- Instructions to follow -
Lines from the records below that contain the word "Osaka" are to be copied out.

Items from a dataset
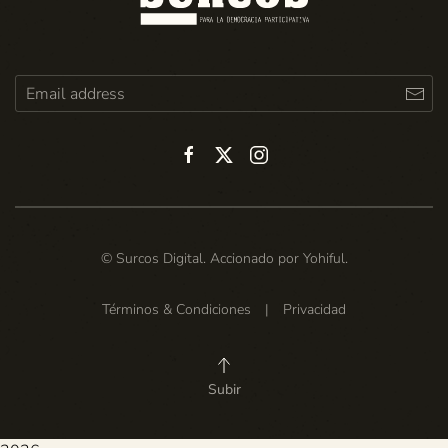
© Surcos Digital. Accionado por
Yohiful
.
Términos & Condiciones
|
Privacidad
Subir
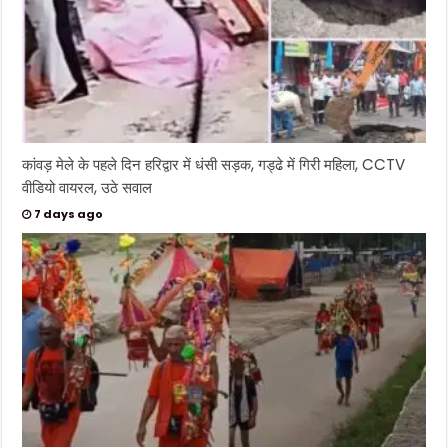
कांवड़ मेले के पहले दिन हरिद्वार में धंसी सड़क, गड्ढे में गिरी महिला, CCTV
वीडियो वायरल, उठे सवाल
7 days ago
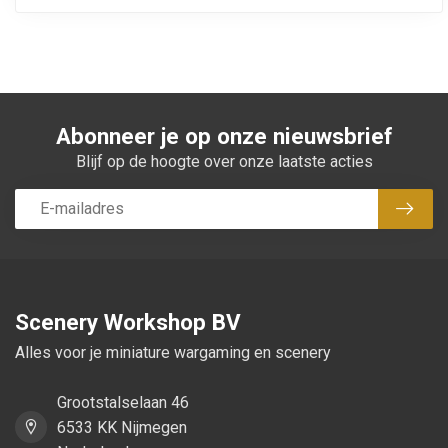
Abonneer je op onze nieuwsbrief
Blijf op de hoogte over onze laatste acties
Abon
Scenery Workshop BV
Alles voor je miniature wargaming en scenery
Grootstalselaan 46
6533 KK Nijmegen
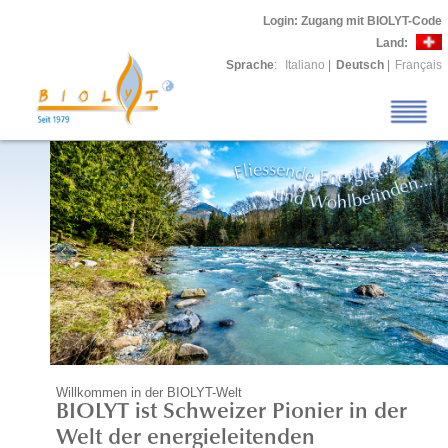
Login
: Zugang mit BIOLYT-Code
Land:
Sprache
:
Italiano
|
Deutsch
|
Français
Willkommen in der BIOLYT-Welt
BIOLYT ist Schweizer Pionier in der
Welt der energieleitenden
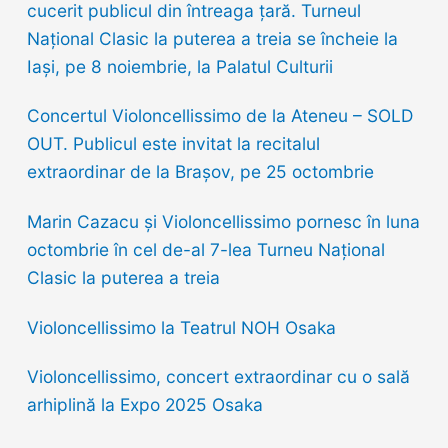
f
cucerit publicul din întreaga țară. Turneul
o
Național Clasic la puterea a treia se încheie la
r
Iași, pe 8 noiembrie, la Palatul Culturii
:
Concertul Violoncellissimo de la Ateneu – SOLD
OUT. Publicul este invitat la recitalul
extraordinar de la Brașov, pe 25 octombrie
Marin Cazacu și Violoncellissimo pornesc în luna
octombrie în cel de-al 7-lea Turneu Național
Clasic la puterea a treia
Violoncellissimo la Teatrul NOH Osaka
Violoncellissimo, concert extraordinar cu o sală
arhiplină la Expo 2025 Osaka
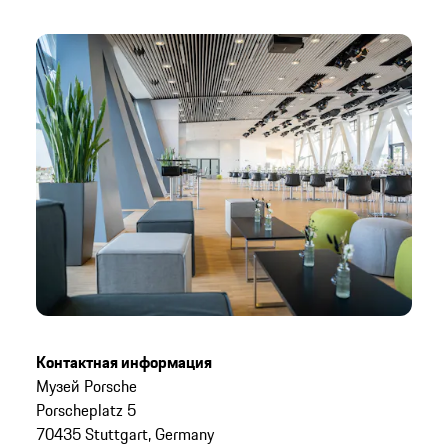
Контактная информация
Музей Porsche
Porscheplatz 5
70435 Stuttgart, Germany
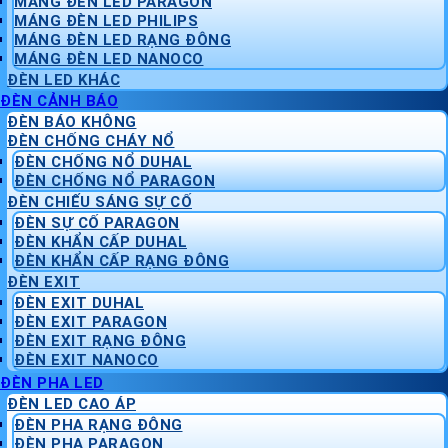
MÁNG ĐÈN LED PARAGON
MÁNG ĐÈN LED PHILIPS
MÁNG ĐÈN LED RẠNG ĐÔNG
MÁNG ĐÈN LED NANOCO
ĐÈN LED KHÁC
ĐÈN CẢNH BÁO
ĐÈN BÁO KHÔNG
ĐÈN CHỐNG CHÁY NỔ
ĐÈN CHỐNG NỔ DUHAL
ĐÈN CHỐNG NỔ PARAGON
ĐÈN CHIẾU SÁNG SỰ CỐ
ĐÈN SỰ CỐ PARAGON
ĐÈN KHẨN CẤP DUHAL
ĐÈN KHẨN CẤP RẠNG ĐÔNG
ĐÈN EXIT
ĐÈN EXIT DUHAL
ĐÈN EXIT PARAGON
ĐÈN EXIT RẠNG ĐÔNG
ĐÈN EXIT NANOCO
ĐÈN PHA LED
ĐÈN LED CAO ÁP
ĐÈN PHA RẠNG ĐÔNG
ĐÈN PHA PARAGON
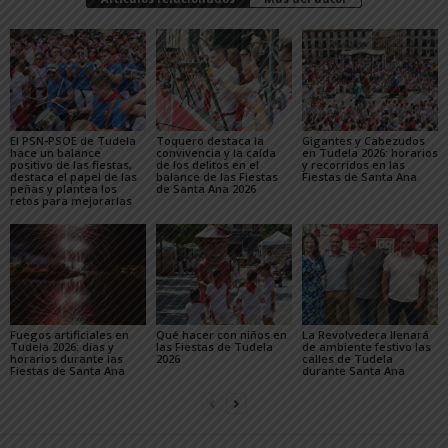
El PSN-PSOE de Tudela
Toquero destaca la
Gigantes y Cabezudos
hace un balance
convivencia y la caída
en Tudela 2026: horarios
positivo de las fiestas,
de los delitos en el
y recorridos en las
destaca el papel de las
balance de las Fiestas
Fiestas de Santa Ana
peñas y plantea los
de Santa Ana 2026
retos para mejorarlas
Fuegos artificiales en
Qué hacer con niños en
La Revolvedera llenará
Tudela 2026: días y
las Fiestas de Tudela
de ambiente festivo las
horarios durante las
2026
calles de Tudela
Fiestas de Santa Ana
durante Santa Ana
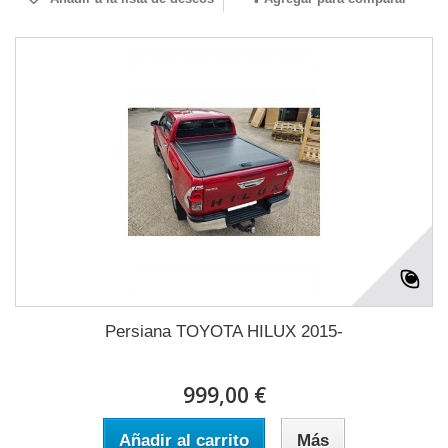
Persiana TOYOTA HILUX 2015-
999,00 €
Añadir al carrito
Más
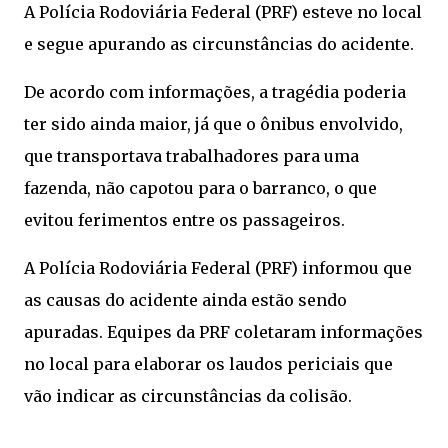
A Polícia Rodoviária Federal (PRF) esteve no local
e segue apurando as circunstâncias do acidente.
De acordo com informações, a tragédia poderia
ter sido ainda maior, já que o ônibus envolvido,
que transportava trabalhadores para uma
fazenda, não capotou para o barranco, o que
evitou ferimentos entre os passageiros.
A Polícia Rodoviária Federal (PRF) informou que
as causas do acidente ainda estão sendo
apuradas. Equipes da PRF coletaram informações
no local para elaborar os laudos periciais que
vão indicar as circunstâncias da colisão.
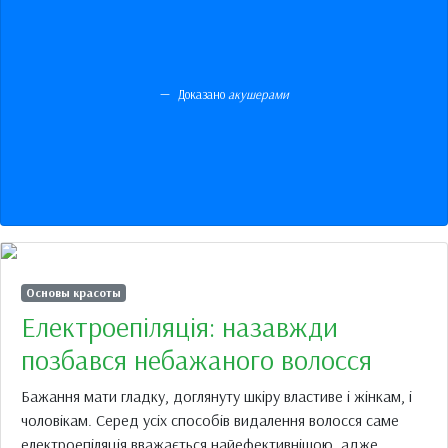
Доказано
акушерами
Основы красоты
Електроепіляція: назавжди
позбався небажаного волосся
Бажання мати гладку, доглянуту шкіру властиве і жінкам, і
чоловікам. Серед усіх способів видалення волосся саме
електроепіляція вважається найефективнішою, адже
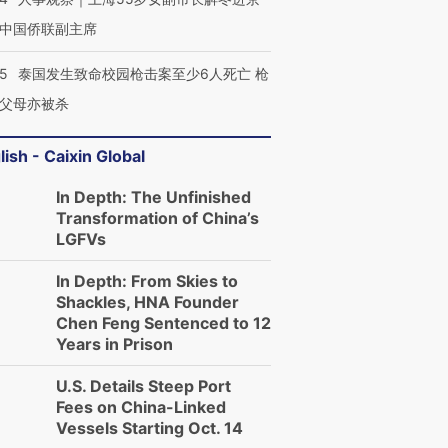
中国侨联副主席
45
泰国发生致命校园枪击案至少6人死亡 枪
父母亦被杀
lish - Caixin Global
In Depth: The Unfinished
Transformation of China’s
LGFVs
In Depth: From Skies to
Shackles, HNA Founder
Chen Feng Sentenced to 12
Years in Prison
U.S. Details Steep Port
Fees on China-Linked
Vessels Starting Oct. 14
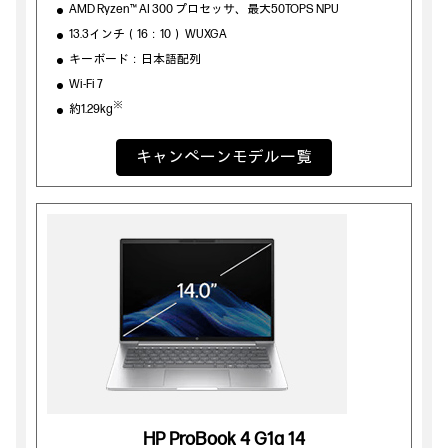
AMD Ryzen™ AI 300 プロセッサ、最大50TOPS NPU
13.3インチ（16：10） WUXGA
キーボード：日本語配列
Wi-Fi 7
※
約1.29kg
キャンペーンモデル一覧
HP ProBook 4 G1a 14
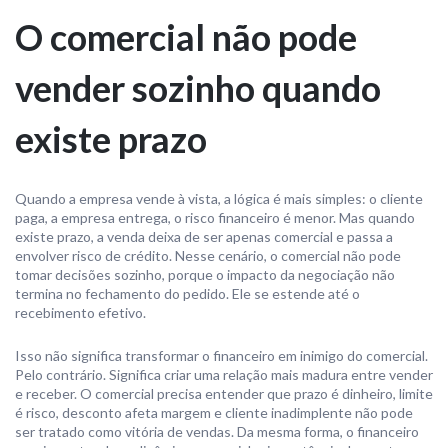
O comercial não pode
vender sozinho quando
existe prazo
Quando a empresa vende à vista, a lógica é mais simples: o cliente
paga, a empresa entrega, o risco financeiro é menor. Mas quando
existe prazo, a venda deixa de ser apenas comercial e passa a
envolver risco de crédito. Nesse cenário, o comercial não pode
tomar decisões sozinho, porque o impacto da negociação não
termina no fechamento do pedido. Ele se estende até o
recebimento efetivo.
Isso não significa transformar o financeiro em inimigo do comercial.
Pelo contrário. Significa criar uma relação mais madura entre vender
e receber. O comercial precisa entender que prazo é dinheiro, limite
é risco, desconto afeta margem e cliente inadimplente não pode
ser tratado como vitória de vendas. Da mesma forma, o financeiro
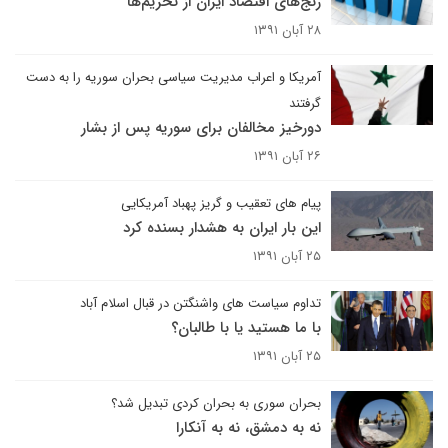
رنج‌های اقتصاد ایران از تحریم‌ها
۲۸ آبان ۱۳۹۱
آمریکا و اعراب مدیریت سیاسی بحران سوریه را به دست
گرفتند
دورخیز مخالفان برای سوریه پس از بشار
۲۶ آبان ۱۳۹۱
پیام های تعقیب و گریز پهباد آمریکایی
این بار ایران به هشدار بسنده کرد
۲۵ آبان ۱۳۹۱
تداوم سیاست های واشنگتن در قبال اسلام آباد
با ما هستید یا با طالبان؟
۲۵ آبان ۱۳۹۱
بحران سوری به بحران کردی تبدیل شد؟‌
نه به دمشق،‌ نه به آنکارا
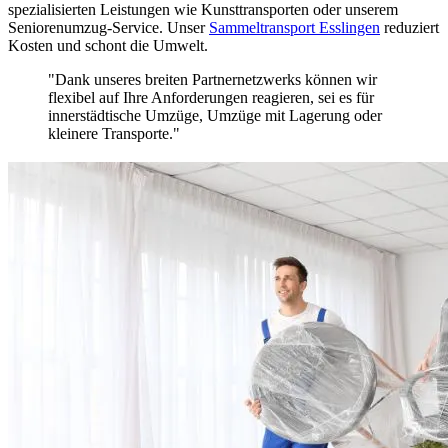
spezialisierten Leistungen wie Kunsttransporten oder unserem
Seniorenumzug-Service. Unser
Sammeltransport Esslingen
reduziert
Kosten und schont die Umwelt.
"Dank unseres breiten Partnernetzwerks können wir
flexibel auf Ihre Anforderungen reagieren, sei es für
innerstädtische Umzüge, Umzüge mit Lagerung oder
kleinere Transporte."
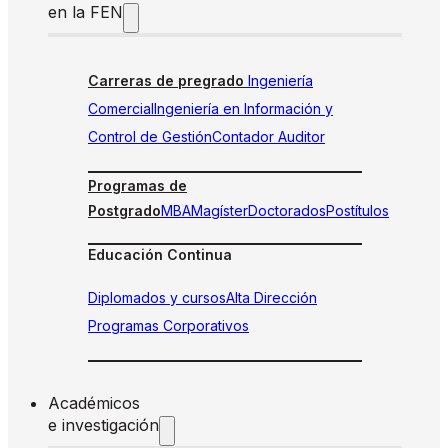
en la FEN
Carreras de pregrado
Ingeniería
Comercial
Ingeniería en Información y
Control de Gestión
Contador Auditor
Programas de
Postgrado
MBA
Magíster
Doctorados
Postítulos
Educación Continua
Diplomados y cursos
Alta Dirección
Programas Corporativos
Académicos
e investigación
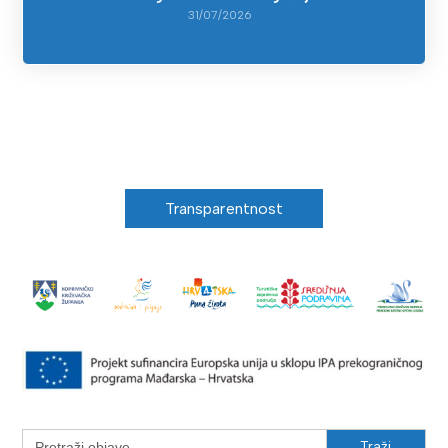
31/07/2026
Transparentnost
Search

- Solved problem -
Violoncellissimo la Teatrul NOH Osaka
arhiplină la Expo 2025 Osaka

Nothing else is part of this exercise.